Jan 19 10:47:30 thurst dockerd-current[1571]: time="2018-01-19T10:47:30.203267653+01:00" level=error msg="open /etc/docker/daemon.json: no such file or directory"
made an attempt at creating an empty /etc/docker/daemon.json
on thermals
this seems to not create any additional problem when done live; however after a reboot this all ends up in nbhosting emitting an internal error 500, so that's not good at all
useful comments to monitor the issue
# running containers
root@thurst ~ (master *) # docker ps | grep -v IMAGE | wc -l
41
# number of files open by the docker daemon
root@thurst ~ (master *) # ls /proc/$(pgrep dockerd)/fd | wc -l
242
# or
root@thurst ~ (master *) # lsof -p $(pgrep dockerd) | wc -l
287
# total number of open files in the system
root@thurst ~ (master *) # lsof | wc -l
1148699
# cat /proc/sys/fs/file-max
79190755
don't get it...
as of jan 22 2018
I am adding lsof
inside the flotpython3 image to help troubleshoot this leakage
also:
dockers=$(docker ps --format '{{.Names}}')
for docker in $dockers; do
echo -n ==================== $docker " "
docker exec -ti $docker lsof | wc -l
done
possible breakthrough; when inside a container:
root@f60d53d63043:~# ulimit -n
1048576
BUT
root@f60d53d63043:~# su - uid39096
No directory, logging in with HOME=/
uid39096@f60d53d63043:/$ id
uid=39096(uid39096) gid=39096(uid39096) groups=39096(uid39096)

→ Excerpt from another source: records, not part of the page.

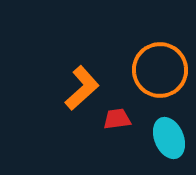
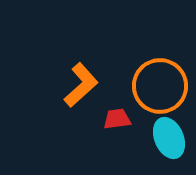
orange circle: moved 16 px down
orange L-shape: moved 1 px left, 3 px up
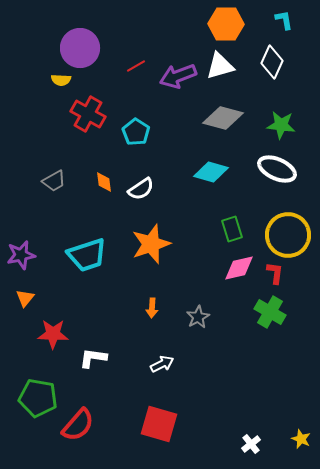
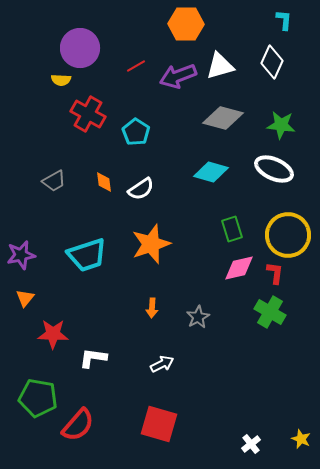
cyan L-shape: rotated 15 degrees clockwise
orange hexagon: moved 40 px left
white ellipse: moved 3 px left
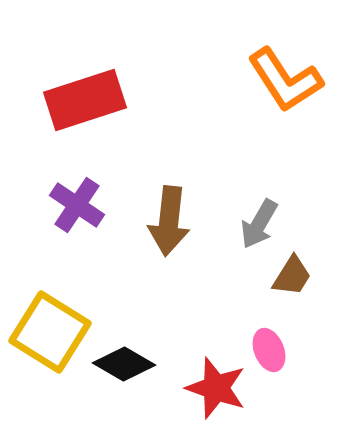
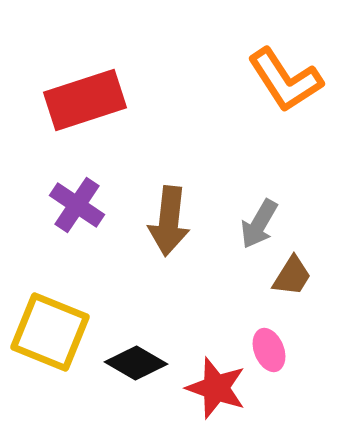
yellow square: rotated 10 degrees counterclockwise
black diamond: moved 12 px right, 1 px up
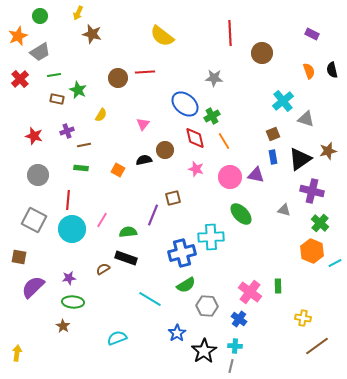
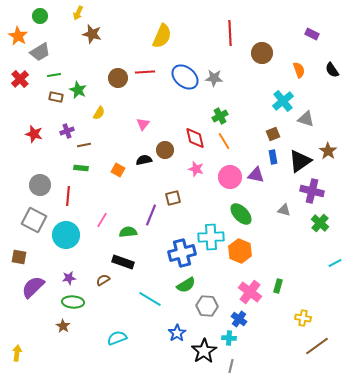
orange star at (18, 36): rotated 18 degrees counterclockwise
yellow semicircle at (162, 36): rotated 105 degrees counterclockwise
black semicircle at (332, 70): rotated 21 degrees counterclockwise
orange semicircle at (309, 71): moved 10 px left, 1 px up
brown rectangle at (57, 99): moved 1 px left, 2 px up
blue ellipse at (185, 104): moved 27 px up
yellow semicircle at (101, 115): moved 2 px left, 2 px up
green cross at (212, 116): moved 8 px right
red star at (34, 136): moved 2 px up
brown star at (328, 151): rotated 24 degrees counterclockwise
black triangle at (300, 159): moved 2 px down
gray circle at (38, 175): moved 2 px right, 10 px down
red line at (68, 200): moved 4 px up
purple line at (153, 215): moved 2 px left
cyan circle at (72, 229): moved 6 px left, 6 px down
orange hexagon at (312, 251): moved 72 px left
black rectangle at (126, 258): moved 3 px left, 4 px down
brown semicircle at (103, 269): moved 11 px down
green rectangle at (278, 286): rotated 16 degrees clockwise
cyan cross at (235, 346): moved 6 px left, 8 px up
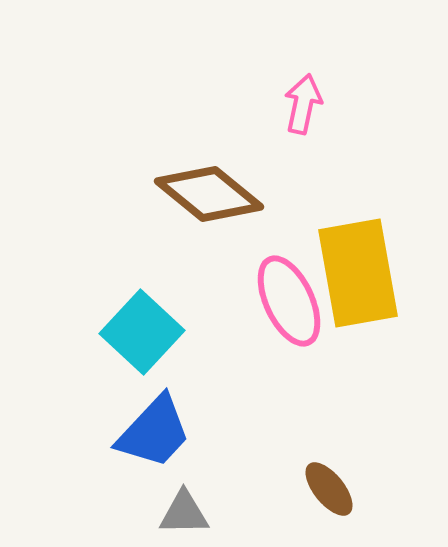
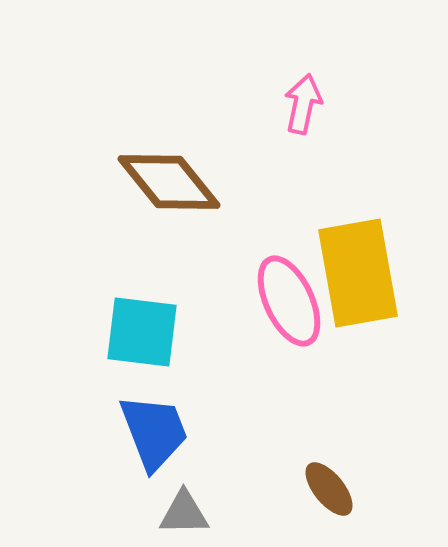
brown diamond: moved 40 px left, 12 px up; rotated 12 degrees clockwise
cyan square: rotated 36 degrees counterclockwise
blue trapezoid: rotated 64 degrees counterclockwise
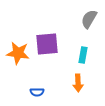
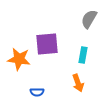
orange star: moved 1 px right, 6 px down
orange arrow: rotated 18 degrees counterclockwise
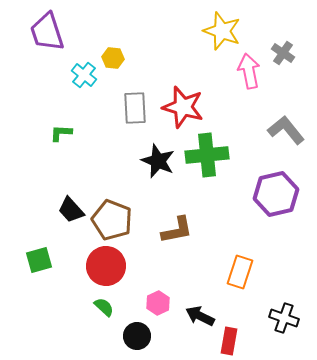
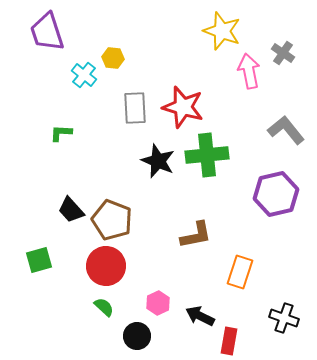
brown L-shape: moved 19 px right, 5 px down
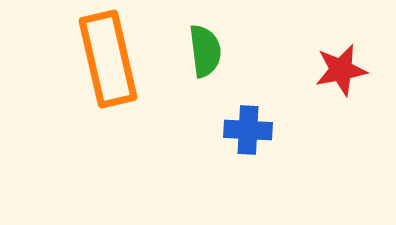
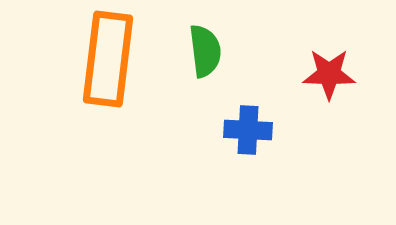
orange rectangle: rotated 20 degrees clockwise
red star: moved 12 px left, 4 px down; rotated 12 degrees clockwise
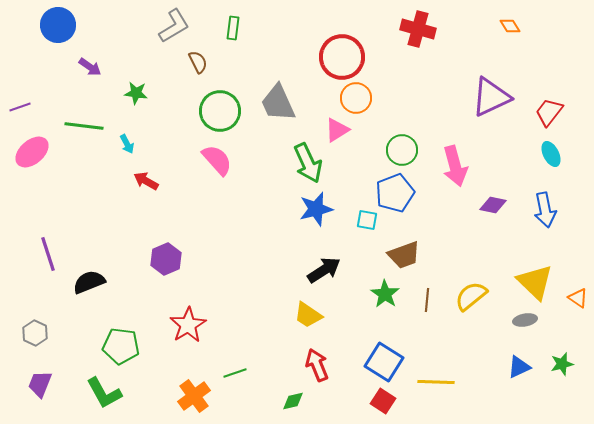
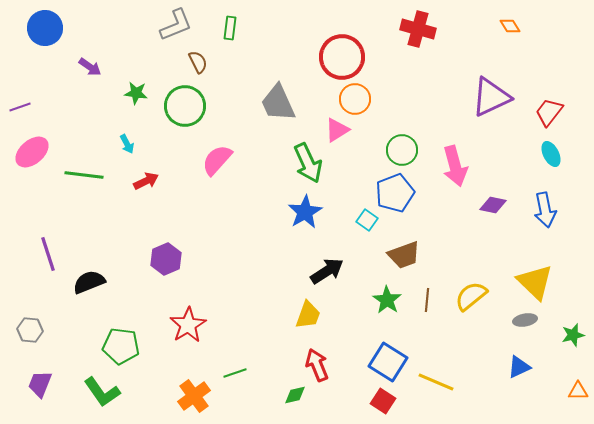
blue circle at (58, 25): moved 13 px left, 3 px down
gray L-shape at (174, 26): moved 2 px right, 1 px up; rotated 9 degrees clockwise
green rectangle at (233, 28): moved 3 px left
orange circle at (356, 98): moved 1 px left, 1 px down
green circle at (220, 111): moved 35 px left, 5 px up
green line at (84, 126): moved 49 px down
pink semicircle at (217, 160): rotated 96 degrees counterclockwise
red arrow at (146, 181): rotated 125 degrees clockwise
blue star at (316, 209): moved 11 px left, 3 px down; rotated 16 degrees counterclockwise
cyan square at (367, 220): rotated 25 degrees clockwise
black arrow at (324, 270): moved 3 px right, 1 px down
green star at (385, 294): moved 2 px right, 6 px down
orange triangle at (578, 298): moved 93 px down; rotated 35 degrees counterclockwise
yellow trapezoid at (308, 315): rotated 104 degrees counterclockwise
gray hexagon at (35, 333): moved 5 px left, 3 px up; rotated 20 degrees counterclockwise
blue square at (384, 362): moved 4 px right
green star at (562, 364): moved 11 px right, 29 px up
yellow line at (436, 382): rotated 21 degrees clockwise
green L-shape at (104, 393): moved 2 px left, 1 px up; rotated 6 degrees counterclockwise
green diamond at (293, 401): moved 2 px right, 6 px up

uid39096@f60d53d63043:/$ ulimit -n
1024
in the commit below, an attempt to get this right is made in the dockerfile for the mooc in production
parmentelat/flotpython@f141802cf2cc5fd481831ba48e553e74098e988b
the image we use is based on ubuntu
when run as root, processes in the container have a decent limit of 1024*1024 open files
but regular user processes see a limit of 1024 open files which apparently is not enough for, I expect, the jupyter server process
proposed patch is to create a limit file in /etc/security/limits.d/
to increase this
users who need an upper limit might be the ones who play a lot with pdflatex when they download the notebooks as pdf. What is truly amazing though is that some containers have been observed with as many as several hundreds of thousands of entries in lsof
.
Putting this deployment in observation; rolling out the new image is done lazily, hence it takes a good day before it's really effective
unfortunately, I could see the bad symptom again today.
it actually pops out immediately when you look at the CPU load, my conjecture is that when the issue triggers CPU load gets a steady increase. See load chart on nbhosting.inria.fr
on Feb. 3 2018, between 22:00 and 23:00, load raises from 0 to 2 and won't get back down.
there were only 2 active containers when I ran this issue just now feb 6 circa 10:20; surprisingly one had been up for 2 days, which should not happen in normal circumstances.
I restarted the docker daemon - which also caused the containers to shutdown; this was - of course - enough to bring the box back to normal : the load is back to 0 and I can't see a 'Too many open files' message in the journal.
Today and not for the first time, I could spot occurrences of this message in the logs
Jan 14 16:07:45 thurst dockerd-current[1574]: OSError: [Errno 24] Too many open files
This clearly happens after a few weeks of operations. For the time being this is another reason to reboot the nbhosting box every once and again - like a couple weeks, or maybe even just one, feels about right
It is not very clear at this point how to handle it properly; the django app does not seem to be the culprit here, although even that is unclear.